MEPS declines to join race to provide steel prices for futures contracts
In order to meet the regulatory requirements of commodity exchanges, the steel prices that form the basis for trading must meet certain standards of verifiability. These include creating an audit trail – a documentary record of how the prices were arrived at.
In our view, this will do nothing to guarantee the accuracy of the prices. The fact that a figure can be traced to its original source verifies only that it has not been invented. It does not ensure that the price is accurate.
It would clearly be advantageous to recruit the largest possible number of people to provide price data. But casting the net wide does not guarantee that you catch the biggest fish. If they have to be involved in an audit trail, many of the world"s largest steel buyers would decline to participate.
The recent roller-coaster ride in world commodity markets does not bode well for steel futures. Prices for non-ferrous metals have been driven up to record highs by pressures that have less to do with the basics of supply and demand, and more from speculation by investment funds. In mid-April the inevitable correction took place and metal prices tumbled – for nickel and zinc by as much as 7 percent in a single day. This was attributed purely to "sentiment". Market fundamentals had not changed significantly. The world steel market measures more than 1,000 million tonnes. It would be absurd to have the price of this physical metal determined by dealings between financial speculators who have their own agenda.

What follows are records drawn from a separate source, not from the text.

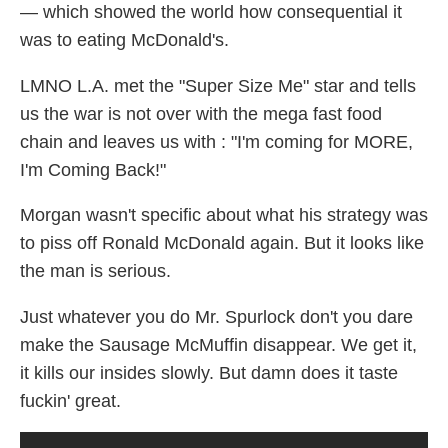
— which showed the world how consequential it
was to eating McDonald's.
LMNO L.A. met the "Super Size Me" star and tells
us the war is not over with the mega fast food
chain and leaves us with : "I'm coming for MORE,
I'm Coming Back!"
Morgan wasn't specific about what his strategy was
to piss off Ronald McDonald again. But it looks like
the man is serious.
Just whatever you do Mr. Spurlock don't you dare
make the Sausage McMuffin disappear. We get it,
it kills our insides slowly. But damn does it taste
fuckin' great.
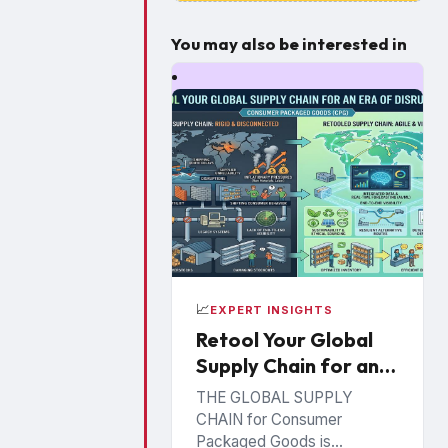
You may also be interested in
📈
EXPERT INSIGHTS
Retool Your Global
Supply Chain for an
Era of Disruption
THE GLOBAL SUPPLY
CHAIN for Consumer
Packaged Goods is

Many of our subscribers are using MEPS prices in their contracts. These data do not provide a hedge against future price changes, but they do give a different sort of safeguard. This is a guarantee that people using our prices are no worse off than their competitors. This is a benefit to both buyers and sellers.
In contrast to the verifiable audit trail, MEPS obtains its price information on a confidential basis from contributors who are guaranteed anonymity and – therefore – are more open and honest in what they tell us. We also exchange information about prices and commercial conditions with our contributors – establishing a dialogue with the market. This is important to the accuracy of our price data. In an audit trail, most of the information will flow one way. Focusing the contributors on providing mill prices for a specific grade, in a consistent product form can be an ever present problem without regular dialogue.
Most steel buyers see their skills as understanding market tendencies and assessing the turning points. This gives them the opportunity to have material available for fabrication at times of shortage and minimum stocks when oversupply develops. At the same time, steel mill executives pay close attention to market movements and attempt to adjust output when excess or tight supplies develop. MEPS transaction prices reflect these market fundamentals.
The instability created from speculation by investment funds could make some of these skills null and void and leave both buyers and sellers with a new set of volatile reference prices which bear no relationship to market supply and demand.
Futures trading offers the opportunity to hedge, but this is something that not many steel market participants seem to crave. At a meeting earlier this month, US steel producers and service centres either opposed futures trading or played down its likely significance. Steel futures may be taken up by certain steel mills and a limited number of buyers who currently operate on one year contracts and need to lock in a guaranteed price forward.